My current number on the scale? Well, it’s a big number. At least it feels like one to me. Kinda like 49 feels today.

But here’s the thing: It’s not just a number. It’s an insidious reminder that I don’t like where I currently am physically. I’m beyond my comfort zone on many levels.

And unlike a birthday which reliably appears at the same time to mark exactly one more year, my weight gain is sneakier. It takes me a while to notice the extra weight, but it does leave little hints as it creeps up. I know things aren’t great when I’m searching for a child—any child; doesn’t have to be one of mine—to stand in front of me when I’m having my photo taken. Or when its 97 degrees outside and I want to wear my running jacket. Or when I pull out my signature move: The stretch-my-shirt breaststroke. I put on a shirt, pull my arms out of the sleeves and into the body of the shirt, and do the breast stroke to make it bigger. Sometimes I turn the shirt around and stretch out the back too.

As I look for random children to be in my photos or wear cardigans on my runs, I think this number isn’t so bad. And then, still standing in the kitchen, leaning against the counter, realizing how my fat roll is gently laying on it, I think a bunch of other things about the two numbers that are dominating my birthday.

It’s hard to lose weight after 40, seriously why didn’t I exercise more when I was in my 30’s? Here I am staring down 50. Okay not just staring down; I’m right up there in its business. And holy crap, why does 50 come with its own megaphone? Why does 50 sound so much louder than 40? It’s just a number. It just a marker. You know, like a mile marker: It tells you where you are. But holy hell, that’s just it, I’m here and I’m not going to be here again. It’s going to get ugly isn’t it? Yep, it’s going to get ugly, but it will be real. Real ugly. You can sit in this space for as long as you need to, but you cannot stay here. You need to set a goal for yourself. What are your intentions for this year? How many miles can you get in? How much weight do you want to lose? What makes you feel good? What makes you feel strong? Where do you want to go, who do you want to spend time with? I want to run, I want to laugh, connect, be creative, write, and travel! I don’t want to be a size or an age, I want to be MYSELF.

I stop. My eyes well up. Something is missing and I don’t know what. Why am I so emotional? I must be pms’ing. God I hate that excuse. I really hate it. Just drink your damn coffee already.

Ever since I agreed to write about my running and my weight challenges, my brain has been chatting non-stop. What should I share and what is too much?
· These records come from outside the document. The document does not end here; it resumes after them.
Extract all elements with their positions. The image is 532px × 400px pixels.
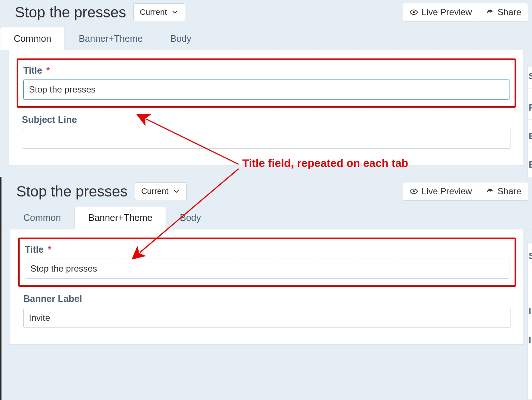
header-row: Stop the presses Current Live Preview Sh… — [1, 177, 532, 206]
header-row: Stop the presses Current Live Preview Sh… — [0, 0, 532, 27]
live-preview-label: Live Preview — [422, 186, 472, 196]
live-preview-label: Live Preview — [422, 7, 472, 17]
tab-body[interactable]: Body — [156, 27, 205, 50]
tab-banner-theme[interactable]: Banner+Theme — [74, 206, 166, 229]
page-title: Stop the presses — [15, 4, 126, 21]
version-dropdown-label: Current — [141, 186, 168, 196]
svg-point-0 — [413, 11, 415, 13]
form-area-common: Title * Subject Line — [8, 50, 524, 165]
title-label-text: Title — [23, 65, 42, 75]
title-field[interactable] — [25, 259, 509, 279]
chevron-down-icon — [171, 8, 179, 16]
svg-point-1 — [413, 190, 415, 192]
title-highlight-box: Title * — [18, 238, 516, 287]
version-dropdown[interactable]: Current — [133, 3, 185, 21]
live-preview-button[interactable]: Live Preview — [403, 3, 479, 21]
chevron-down-icon — [172, 187, 180, 195]
sidebar-letter: F — [528, 102, 532, 113]
share-arrow-icon — [486, 187, 494, 195]
subject-line-field[interactable] — [22, 129, 511, 149]
title-label: Title * — [25, 244, 509, 255]
page-title: Stop the presses — [16, 183, 127, 200]
share-label: Share — [498, 7, 521, 17]
sidebar-letter: I — [528, 306, 532, 316]
share-button[interactable]: Share — [479, 182, 528, 201]
tabs-row: Common Banner+Theme Body — [1, 206, 532, 229]
banner-label-field[interactable] — [23, 308, 511, 328]
title-label-text: Title — [25, 244, 44, 255]
editor-pane-banner: Stop the presses Current Live Preview Sh… — [0, 177, 532, 400]
eye-icon — [410, 187, 418, 195]
sidebar-letter: S — [528, 251, 532, 261]
banner-label-group: Banner Label — [18, 293, 516, 328]
subject-line-group: Subject Line — [17, 114, 516, 149]
sidebar-letter: E — [528, 159, 532, 170]
title-highlight-box: Title * — [17, 58, 516, 108]
tab-body[interactable]: Body — [166, 206, 215, 229]
subject-line-label: Subject Line — [22, 114, 511, 125]
header-actions: Live Preview Share — [403, 182, 528, 201]
tab-common[interactable]: Common — [0, 27, 65, 50]
required-asterisk: * — [48, 244, 51, 255]
sidebar-letter: E — [528, 131, 532, 141]
sidebar-stub-top: S F E E — [528, 67, 532, 177]
live-preview-button[interactable]: Live Preview — [403, 182, 479, 201]
share-arrow-icon — [486, 8, 494, 16]
header-actions: Live Preview Share — [403, 3, 528, 21]
title-field[interactable] — [23, 80, 509, 100]
required-asterisk: * — [46, 65, 50, 75]
sidebar-letter: S — [528, 71, 532, 81]
sidebar-letter: I — [528, 335, 532, 346]
form-area-banner: Title * Banner Label — [10, 229, 524, 344]
share-button[interactable]: Share — [479, 3, 528, 21]
sidebar-stub-bottom: S I I — [528, 243, 532, 399]
tabs-row: Common Banner+Theme Body — [0, 27, 532, 50]
tab-common[interactable]: Common — [10, 206, 74, 229]
version-dropdown-label: Current — [140, 7, 167, 17]
title-label: Title * — [23, 65, 509, 76]
tab-banner-theme[interactable]: Banner+Theme — [65, 27, 156, 50]
editor-pane-common: Stop the presses Current Live Preview Sh… — [0, 0, 532, 177]
banner-label-label: Banner Label — [23, 293, 511, 304]
version-dropdown[interactable]: Current — [135, 182, 186, 200]
share-label: Share — [498, 186, 521, 196]
eye-icon — [410, 8, 418, 16]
My mind trails off into the nitty gritty details of my life and I wonder is that too transparent? I don’t even know if I want to go there, much less share it.

What I do know is that I don’t want this to be another before-and-after story, the kind we all love. (She went from being 100 pounds overweight to running at 4:12 marathon!) Those stories give me hope, but I’m always left wondering, what about the during? You know, the in-between, the part where it gets messy and you want to quit? That’s what I want to know about.
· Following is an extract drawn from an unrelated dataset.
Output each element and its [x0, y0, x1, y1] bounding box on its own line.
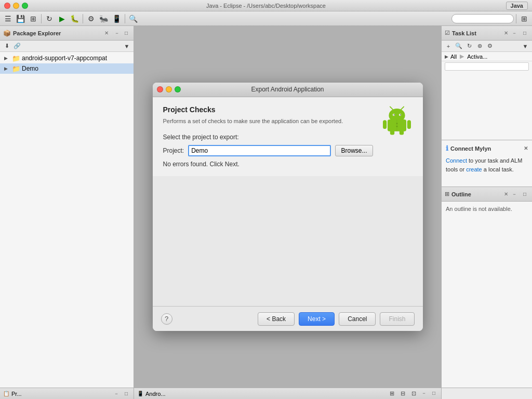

With time, the edges of 49 will smooth and it won’t feel like that big of a deal. But my weight? I can’t just tell myself to get over it, the same advice I give friends bemoaning another year. I know that if I try to get over it without getting into it, I’m going to keep coming back to it, over and over and over.

So today, on my birthday, I am raising my coffee mug to embracing the details of the in-between, the most powerful part of a journey.